■ TRY IT
Every record below is to be repeated exactly, with the pictures left out.

Top of SUPPLIED INFORMATION

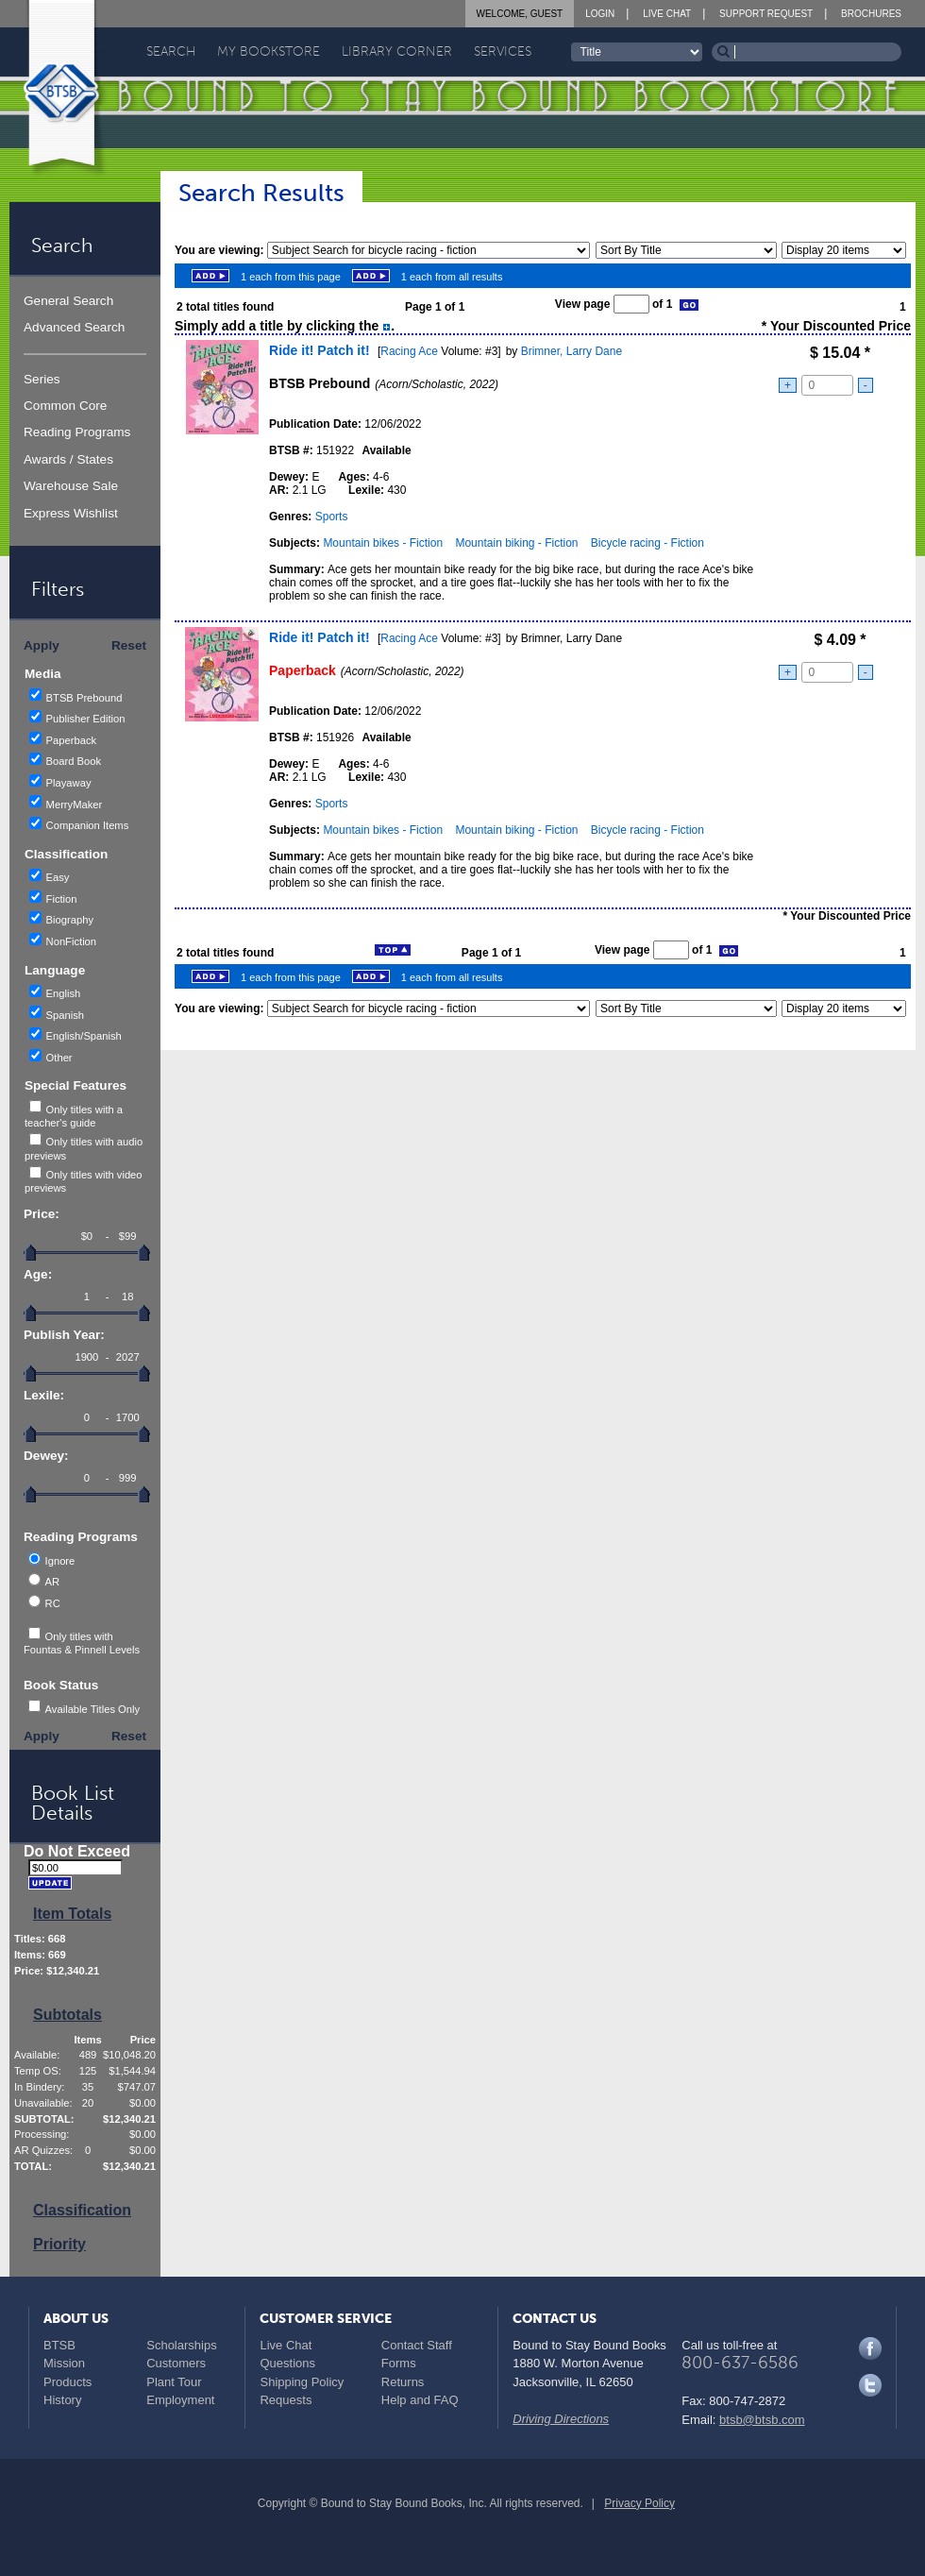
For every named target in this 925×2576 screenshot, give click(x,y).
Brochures (871, 13)
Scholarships (181, 2345)
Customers (176, 2363)
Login (599, 13)
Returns (403, 2382)
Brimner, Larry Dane (571, 351)
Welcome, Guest (520, 13)
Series (42, 379)
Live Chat (667, 13)
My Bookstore (268, 51)
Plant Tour (173, 2382)
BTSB (59, 2345)
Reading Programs (77, 432)
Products (67, 2382)
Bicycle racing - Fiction (647, 543)
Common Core (65, 405)
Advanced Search (74, 327)
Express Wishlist (71, 513)
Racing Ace (409, 351)
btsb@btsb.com (762, 2420)
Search (170, 51)
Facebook (870, 2348)
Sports (331, 516)
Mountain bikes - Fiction (383, 543)
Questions (287, 2363)
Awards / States (68, 459)
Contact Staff (416, 2345)
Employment (180, 2400)
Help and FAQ (420, 2400)
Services (502, 51)
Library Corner (397, 51)
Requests (285, 2400)
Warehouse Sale (71, 486)
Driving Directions (561, 2419)
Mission (64, 2363)
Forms (398, 2363)
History (62, 2400)
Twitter (870, 2385)
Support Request (766, 13)
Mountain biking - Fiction (516, 543)
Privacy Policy (639, 2503)
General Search (68, 301)
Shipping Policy (302, 2382)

Bottom of SUPPLIED INFORMATION

■ SOLUTION
For every named target in this 925×2576 screenshot, give click(x,y).
Brochures (871, 13)
Scholarships (181, 2345)
Customers (176, 2363)
Login (599, 13)
Returns (403, 2382)
Brimner, Larry Dane (571, 351)
Welcome, Guest (520, 13)
Series (42, 379)
Live Chat (667, 13)
My Bookstore (268, 51)
Plant Tour (173, 2382)
BTSB (59, 2345)
Reading Programs (77, 432)
Products (67, 2382)
Bicycle racing - Fiction (647, 543)
Common Core (65, 405)
Advanced Search (74, 327)
Express Wishlist (71, 513)
Racing Ace (409, 351)
btsb@btsb.com (762, 2420)
Search (170, 51)
Facebook (870, 2348)
Sports (331, 516)
Mountain bikes - Fiction (383, 543)
Questions (287, 2363)
Awards / States (68, 459)
Contact Staff (416, 2345)
Employment (180, 2400)
Help and FAQ (420, 2400)
Services (502, 51)
Library Corner (397, 51)
Requests (285, 2400)
Warehouse Sale (71, 486)
Driving Directions (561, 2419)
Mission (64, 2363)
Forms (398, 2363)
History (62, 2400)
Twitter (870, 2385)
Support Request (766, 13)
Mountain biking - Fiction (516, 543)
Privacy Policy (639, 2503)
General Search (68, 301)
Shipping Policy (302, 2382)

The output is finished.